Pooling cross-sectional and time series data for estimating causality between technological innovation, affluence and carbon dynamics: A comparative evidence from developed and developing countries
The trends in affluence and carbon emissions remain a concern in view of the pressing need to establish conditions for sustainable development. Scientific evidence reveals that if far-reaching reforms of technological innovation are not undertaken, the environment will deteriorate beyond repair, which will be detrimental to the development agenda.
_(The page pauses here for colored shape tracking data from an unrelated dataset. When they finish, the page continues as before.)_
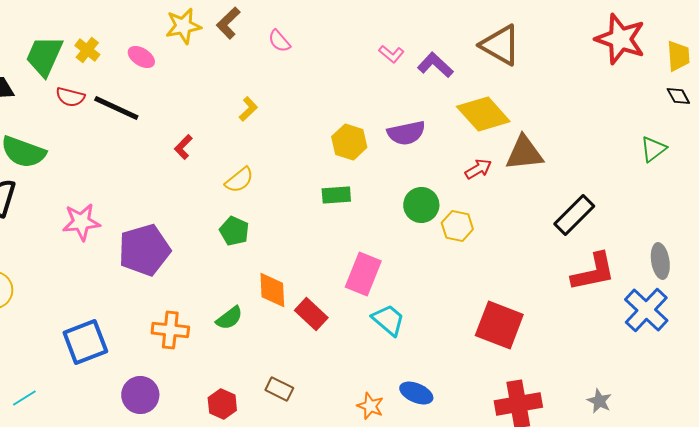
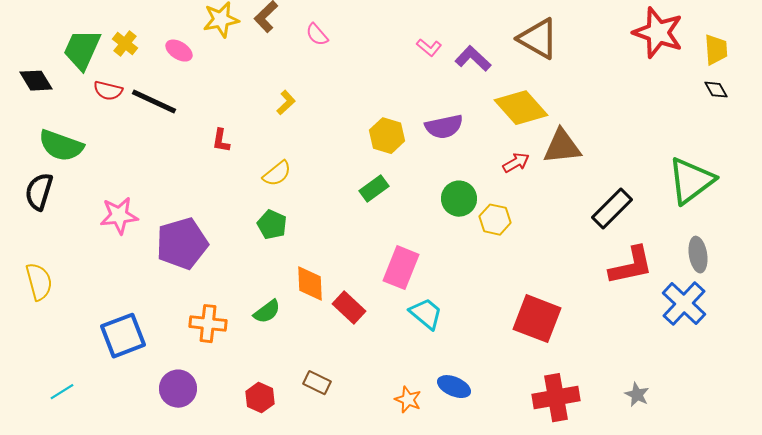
red L-shape: (183, 147) -> (221, 141), turned -35
green triangle: (653, 149) -> (691, 181), moved, size x1.8
green rectangle: (336, 195) -> (374, 189), turned -32

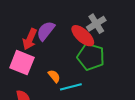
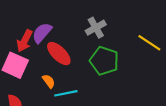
red ellipse: (83, 36) -> (59, 54), moved
green pentagon: (91, 57) -> (104, 61), moved

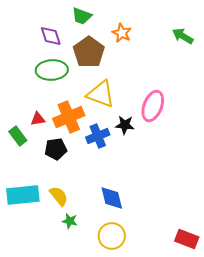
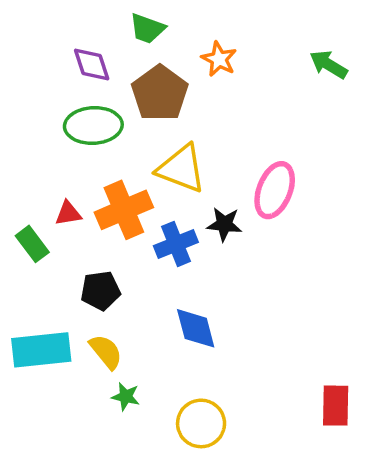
black pentagon: (56, 149) -> (101, 291), moved
blue diamond: (112, 198) -> (196, 328), moved
red rectangle: (187, 239) -> (336, 406), moved, turned 70

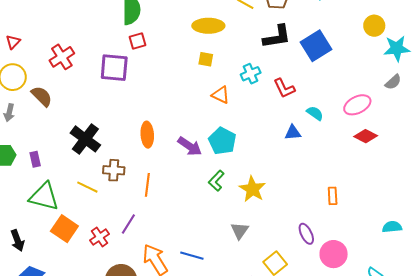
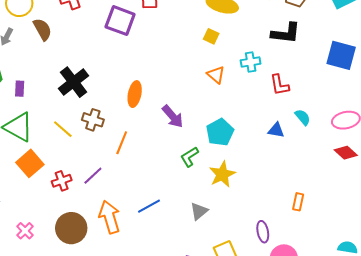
blue square: (316, 46) -> (341, 55), moved, turned 32
cyan pentagon: (222, 141) -> (220, 132), moved
blue line: (192, 256) -> (149, 206), moved, turned -60

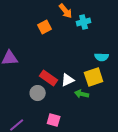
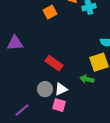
white triangle: (68, 80) -> (61, 89), moved
gray circle: (38, 93) -> (45, 89), moved

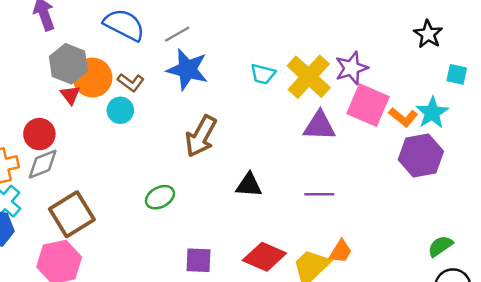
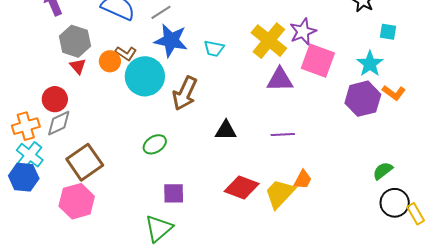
cyan trapezoid: (263, 74) -> (214, 48), moved
orange circle: (92, 78) -> (110, 61), moved, size x0.7
cyan circle: (120, 110) -> (145, 76), moved, size x1.8
orange L-shape: (403, 117) -> (394, 93), moved
purple square: (198, 260) -> (174, 193), moved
Our study explored whether technological innovation has failed to anticipate the rise in affluence factors that dictate the level of economic activities and associated carbon emissions. We analysed the relationships between technological innovation and affluence and carbon emissions. The empirical strategy followed the standard panel fixed effects, Arellano–Bover/Blundell–Bond dynamic panel analysis, and the Hausman–Taylor methodology. The results of our dynamic econometric tests did not reject the Stochastic Impact by Regression on Population, Affluence, and Technology framework for the successful reduction of carbon emissions through technological innovation. Our findings further suggest that improved technological innovation can not only predict and identify carbon emissions but may also be used to monitor and mitigate their impacts. We recommend strategies for promoting technological innovation to accelerate reductions in carbon emissions without compromising sustainability.